■ Activity: Only lines holding the word "Bonnie" are wanted. Copy them from the listing below.

━━━━━━━━━━━━━━━━

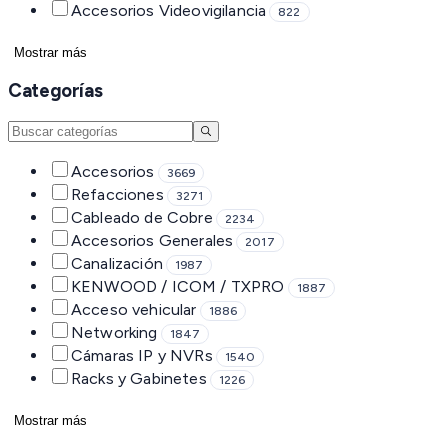
Accesorios Videovigilancia
822
Mostrar más
Categorías
Accesorios
3669
Refacciones
3271
Cableado de Cobre
2234
Accesorios Generales
2017
Canalización
1987
KENWOOD / ICOM / TXPRO
1887
Acceso vehicular
1886
Networking
1847
Cámaras IP y NVRs
1540
Racks y Gabinetes
1226
Mostrar más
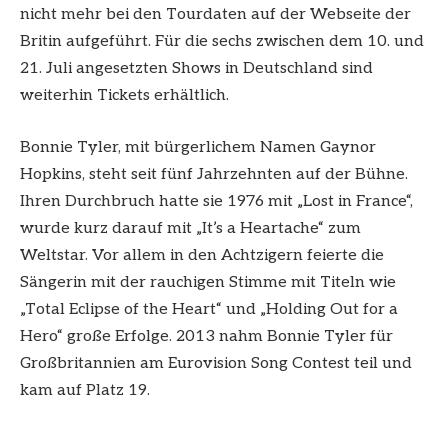
nicht mehr bei den Tourdaten auf der Webseite der
Britin aufgeführt. Für die sechs zwischen dem 10. und
21. Juli angesetzten Shows in Deutschland sind
weiterhin Tickets erhältlich.
Bonnie Tyler, mit bürgerlichem Namen Gaynor
Hopkins, steht seit fünf Jahrzehnten auf der Bühne.
Ihren Durchbruch hatte sie 1976 mit „Lost in France“,
wurde kurz darauf mit „It’s a Heartache“ zum
Weltstar. Vor allem in den Achtzigern feierte die
Sängerin mit der rauchigen Stimme mit Titeln wie
„Total Eclipse of the Heart“ und „Holding Out for a
Hero“ große Erfolge. 2013 nahm Bonnie Tyler für
Großbritannien am Eurovision Song Contest teil und
kam auf Platz 19.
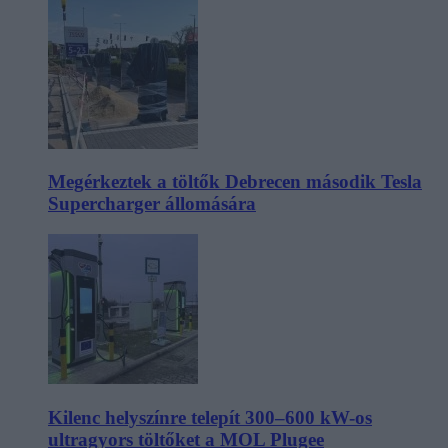
Megérkeztek a töltők Debrecen második Tesla
Supercharger állomására
Kilenc helyszínre telepít 300–600 kW-os
ultragyors töltőket a MOL Plugee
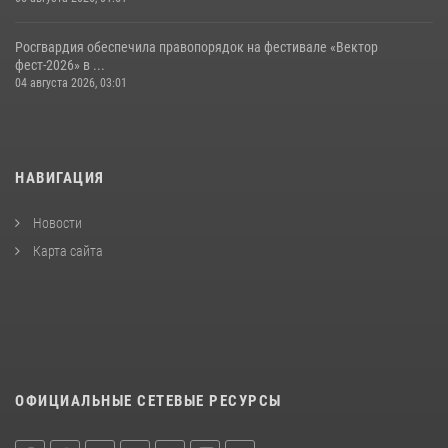
Росгвардия обеспечила правопорядок на фестивале «Вектор
фест-2026» в ...
04 августа 2026, 03:01
НАВИГАЦИЯ
Новости
Карта сайта
ОФИЦИАЛЬНЫЕ СЕТЕВЫЕ РЕСУРСЫ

━━━━━━━━━━━━━━━━

■ Solved problem:
Bonnie Tyler, mit bürgerlichem Namen Gaynor
Hero“ große Erfolge. 2013 nahm Bonnie Tyler für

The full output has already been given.